La centrale nucléaire de Chinon (Centre-Val de Loire) a déclaré fin septembre 2020 un évènement significatif pour l’environnement. Dans un communiqué lissé et peu détaillé, elle explique qu’en raison d’une erreur d’analyse, un réservoir d’effluents liquides radioactifs a été déversé dans la Loire alors qu’il n’aurait pas dû.
Comme tous les industriels, les installations nucléaires d’EDF ont obtenu du gouvernement le droit de rejeter régulièrement des substances polluantes (chimiquement et radiologiquement) dans l’air et dans l’eau. Ces rejets sont donc légaux, pour peu qu’ils respectent certaines conditions. Le but est de jouer sur la dilution des matières radioactives dans l’environnement, ce qui permet de réduire leur concentration. Encore faut-il que ce que rejette EDF respecte les limites fixées et que les débits des fleuves soient suffisant quand les rejets se font dans l’eau. Pour cela, des analyses sont faites avant les rejets, afin de déterminer le niveau de radioactivité des effluents dont EDF veut se débarrasser - les capacités de stockage étant limitées, ces rejets d’effluents représentent un enjeu industriel important pour l’exploitant nucléaire.

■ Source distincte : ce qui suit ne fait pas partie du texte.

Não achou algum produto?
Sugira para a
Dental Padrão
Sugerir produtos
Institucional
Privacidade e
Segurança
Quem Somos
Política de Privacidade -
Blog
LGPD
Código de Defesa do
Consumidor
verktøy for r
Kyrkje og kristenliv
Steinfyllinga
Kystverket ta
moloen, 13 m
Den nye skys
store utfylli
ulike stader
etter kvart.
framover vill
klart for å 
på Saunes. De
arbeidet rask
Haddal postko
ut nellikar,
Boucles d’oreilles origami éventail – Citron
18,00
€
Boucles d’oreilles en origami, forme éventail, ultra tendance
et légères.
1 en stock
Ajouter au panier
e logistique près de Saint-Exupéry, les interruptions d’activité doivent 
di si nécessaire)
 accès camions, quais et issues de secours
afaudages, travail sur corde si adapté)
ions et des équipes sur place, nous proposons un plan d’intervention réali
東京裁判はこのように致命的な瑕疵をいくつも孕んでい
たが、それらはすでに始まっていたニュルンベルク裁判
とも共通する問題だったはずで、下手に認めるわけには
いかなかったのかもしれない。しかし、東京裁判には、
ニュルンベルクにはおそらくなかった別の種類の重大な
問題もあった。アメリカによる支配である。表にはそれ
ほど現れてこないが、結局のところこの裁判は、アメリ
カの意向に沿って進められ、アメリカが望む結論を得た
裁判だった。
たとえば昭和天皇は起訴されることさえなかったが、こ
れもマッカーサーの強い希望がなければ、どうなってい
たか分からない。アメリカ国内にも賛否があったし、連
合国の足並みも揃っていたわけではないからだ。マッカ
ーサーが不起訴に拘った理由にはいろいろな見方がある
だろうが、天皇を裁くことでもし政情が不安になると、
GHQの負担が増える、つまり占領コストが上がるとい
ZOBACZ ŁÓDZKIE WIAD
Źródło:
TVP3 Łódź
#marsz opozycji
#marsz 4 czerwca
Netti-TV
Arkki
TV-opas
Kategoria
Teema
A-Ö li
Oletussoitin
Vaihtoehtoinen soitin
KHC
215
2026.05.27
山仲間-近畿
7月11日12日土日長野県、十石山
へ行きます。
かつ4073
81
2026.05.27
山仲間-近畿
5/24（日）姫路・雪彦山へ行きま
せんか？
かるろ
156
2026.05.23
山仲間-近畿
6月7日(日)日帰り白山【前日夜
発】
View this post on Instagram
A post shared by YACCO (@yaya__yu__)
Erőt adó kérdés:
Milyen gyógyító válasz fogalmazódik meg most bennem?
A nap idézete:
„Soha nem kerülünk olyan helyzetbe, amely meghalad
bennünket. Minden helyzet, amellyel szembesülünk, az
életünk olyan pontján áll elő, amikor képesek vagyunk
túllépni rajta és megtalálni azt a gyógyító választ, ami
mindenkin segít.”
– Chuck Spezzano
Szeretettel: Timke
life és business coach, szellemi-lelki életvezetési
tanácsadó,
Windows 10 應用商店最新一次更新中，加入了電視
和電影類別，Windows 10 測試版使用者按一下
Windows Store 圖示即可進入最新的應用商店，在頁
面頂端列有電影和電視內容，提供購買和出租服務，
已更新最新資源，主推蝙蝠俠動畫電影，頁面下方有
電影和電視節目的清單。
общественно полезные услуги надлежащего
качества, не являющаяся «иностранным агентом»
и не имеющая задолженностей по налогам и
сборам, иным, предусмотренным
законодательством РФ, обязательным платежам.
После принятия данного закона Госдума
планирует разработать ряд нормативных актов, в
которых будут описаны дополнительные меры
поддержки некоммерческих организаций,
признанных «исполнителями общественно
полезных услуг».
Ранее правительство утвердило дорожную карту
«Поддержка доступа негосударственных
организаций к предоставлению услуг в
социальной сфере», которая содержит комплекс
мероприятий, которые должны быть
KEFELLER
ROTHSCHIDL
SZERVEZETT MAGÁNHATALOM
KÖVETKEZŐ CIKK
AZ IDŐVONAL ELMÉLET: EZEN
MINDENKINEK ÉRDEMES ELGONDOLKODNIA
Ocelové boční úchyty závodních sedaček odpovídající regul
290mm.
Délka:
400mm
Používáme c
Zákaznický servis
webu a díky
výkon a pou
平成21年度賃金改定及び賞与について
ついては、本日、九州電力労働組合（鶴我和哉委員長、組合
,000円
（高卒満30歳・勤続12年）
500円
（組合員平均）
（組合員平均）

Le 19 septembre 2020, EDF ouvre les vannes et déverse ses effluents liquides dans la Loire. Trois jours plus tard, le 22 septembre, des mesures dans l’eau en aval de la centrale révèlent une radioactivité anormale, bien supérieure à ce qu’elle est habituellement (la dilution n’efface pas la présence de substances radioactives dans l’eau). Si le communiqué d’EDF ne livre aucune notion quantitative sur les rejets (le volume total rejeté dans la nature, le type de radionucléides déversées et le niveau de radioactivité mesuré), une réunion de la Commission locale d’information (CLI) le 6 octobre a permis d’obtenir quelques éléments chiffrés permettant de mieux se figurer l’ampleur de l’incident causé par cette "erreur d’analyse" d’EDF : 600 mètres cubes d’effluents liquides radioactifs déversés en 48h, à un débit ayant une (radio)activité de 60 Bq/l/h au lieu de 20 Bq/l/h (soit trois fois supérieur à la "normale") et des mesures dans l’eau de la Loire relevant des concentrations de 140 Bq/l au lieu des 20 à 50 Bq/l attendus et habituels pendant de tels rejets. La limite réglementaire est justement de 140 Bq/l, ce qui permet à EDF de dire - très clairement - dans son communiqué que l’activité calculée dans l’eau de la Loire est conforme aux limites réglementaires. Des limites réglementaires qui pourraient être remises en question, au vu de la dégradation environnementale globale.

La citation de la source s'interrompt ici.